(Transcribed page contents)
----------------------------------------
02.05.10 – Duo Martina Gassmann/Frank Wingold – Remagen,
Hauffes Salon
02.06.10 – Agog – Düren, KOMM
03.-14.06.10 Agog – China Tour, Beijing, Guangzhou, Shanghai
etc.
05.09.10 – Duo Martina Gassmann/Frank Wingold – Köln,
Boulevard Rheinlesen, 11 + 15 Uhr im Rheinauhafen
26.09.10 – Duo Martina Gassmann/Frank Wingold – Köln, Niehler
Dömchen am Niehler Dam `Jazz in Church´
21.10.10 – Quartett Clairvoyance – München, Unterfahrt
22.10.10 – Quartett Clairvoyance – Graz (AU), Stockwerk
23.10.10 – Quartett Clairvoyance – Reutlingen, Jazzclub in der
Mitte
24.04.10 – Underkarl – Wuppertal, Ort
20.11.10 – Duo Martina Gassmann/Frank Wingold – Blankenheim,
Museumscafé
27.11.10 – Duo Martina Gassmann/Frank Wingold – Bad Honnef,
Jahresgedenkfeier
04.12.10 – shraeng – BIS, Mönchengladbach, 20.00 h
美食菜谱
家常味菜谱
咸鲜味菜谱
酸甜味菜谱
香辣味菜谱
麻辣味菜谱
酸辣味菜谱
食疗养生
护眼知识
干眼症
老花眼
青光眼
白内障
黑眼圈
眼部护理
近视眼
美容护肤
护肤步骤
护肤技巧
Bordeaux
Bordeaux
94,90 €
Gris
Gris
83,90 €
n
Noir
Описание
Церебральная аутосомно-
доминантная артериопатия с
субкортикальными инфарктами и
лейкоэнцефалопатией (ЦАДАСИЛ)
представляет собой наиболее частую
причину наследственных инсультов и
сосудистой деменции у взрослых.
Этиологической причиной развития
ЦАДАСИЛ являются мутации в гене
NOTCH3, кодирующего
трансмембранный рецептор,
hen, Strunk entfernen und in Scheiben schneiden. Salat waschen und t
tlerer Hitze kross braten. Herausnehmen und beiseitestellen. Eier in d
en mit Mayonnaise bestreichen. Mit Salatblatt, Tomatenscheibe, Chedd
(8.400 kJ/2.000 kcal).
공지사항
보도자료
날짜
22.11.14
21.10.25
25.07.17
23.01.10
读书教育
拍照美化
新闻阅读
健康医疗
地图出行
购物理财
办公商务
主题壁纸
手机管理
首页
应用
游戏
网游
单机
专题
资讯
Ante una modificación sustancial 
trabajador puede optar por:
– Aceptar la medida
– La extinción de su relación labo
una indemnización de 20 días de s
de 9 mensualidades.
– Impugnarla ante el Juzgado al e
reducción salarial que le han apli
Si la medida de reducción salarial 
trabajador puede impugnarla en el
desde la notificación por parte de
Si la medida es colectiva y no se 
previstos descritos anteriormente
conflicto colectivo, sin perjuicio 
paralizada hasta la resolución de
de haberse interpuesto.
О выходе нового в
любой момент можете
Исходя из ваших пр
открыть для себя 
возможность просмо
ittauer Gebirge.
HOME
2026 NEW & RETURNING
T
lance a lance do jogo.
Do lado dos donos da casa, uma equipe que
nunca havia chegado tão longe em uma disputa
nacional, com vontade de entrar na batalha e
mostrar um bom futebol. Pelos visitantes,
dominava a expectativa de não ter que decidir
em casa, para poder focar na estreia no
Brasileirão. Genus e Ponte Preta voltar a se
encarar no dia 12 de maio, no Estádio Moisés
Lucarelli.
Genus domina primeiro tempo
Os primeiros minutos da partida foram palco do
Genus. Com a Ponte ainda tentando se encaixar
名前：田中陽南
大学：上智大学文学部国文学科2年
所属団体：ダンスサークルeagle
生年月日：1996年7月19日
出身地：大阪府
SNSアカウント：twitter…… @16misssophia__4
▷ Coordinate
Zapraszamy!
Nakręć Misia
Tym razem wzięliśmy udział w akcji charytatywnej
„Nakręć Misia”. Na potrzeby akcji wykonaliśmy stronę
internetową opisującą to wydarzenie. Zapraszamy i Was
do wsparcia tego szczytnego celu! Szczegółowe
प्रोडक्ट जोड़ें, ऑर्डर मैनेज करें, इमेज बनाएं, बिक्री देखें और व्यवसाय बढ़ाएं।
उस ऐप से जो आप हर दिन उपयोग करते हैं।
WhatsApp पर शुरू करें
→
----------------------------------------
*PROBLEM REQUIREMENTS*:
Look through the entries above. Copy each line in which the string "trabajador" occurs.

*ANSWER SECTION*:
trabajador puede optar por:
trabajador puede impugnarla en el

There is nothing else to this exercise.